[[ Material for this exercise open ]]

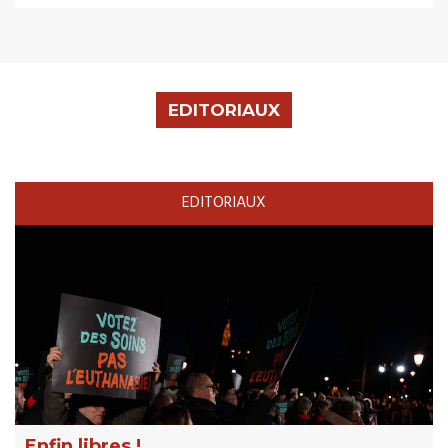
EDITORIAUX
EDITORIAUX
Enfin libres !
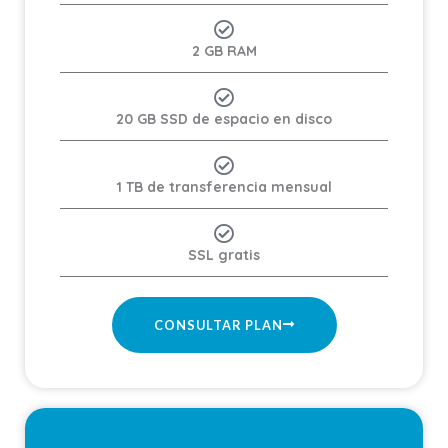
2 GB RAM
20 GB SSD de espacio en disco
1 TB de transferencia mensual
SSL gratis
CONSULTAR PLAN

[[ Material for this exercise closed ]]

[Instructions for the task] This exercise calls for the records to be given again exactly, without the images.

[Answer box]
EDITORIAUX
EDITORIAUX
Enfin libres !
2 GB RAM
20 GB SSD de espacio en disco
1 TB de transferencia mensual
SSL gratis
CONSULTAR PLAN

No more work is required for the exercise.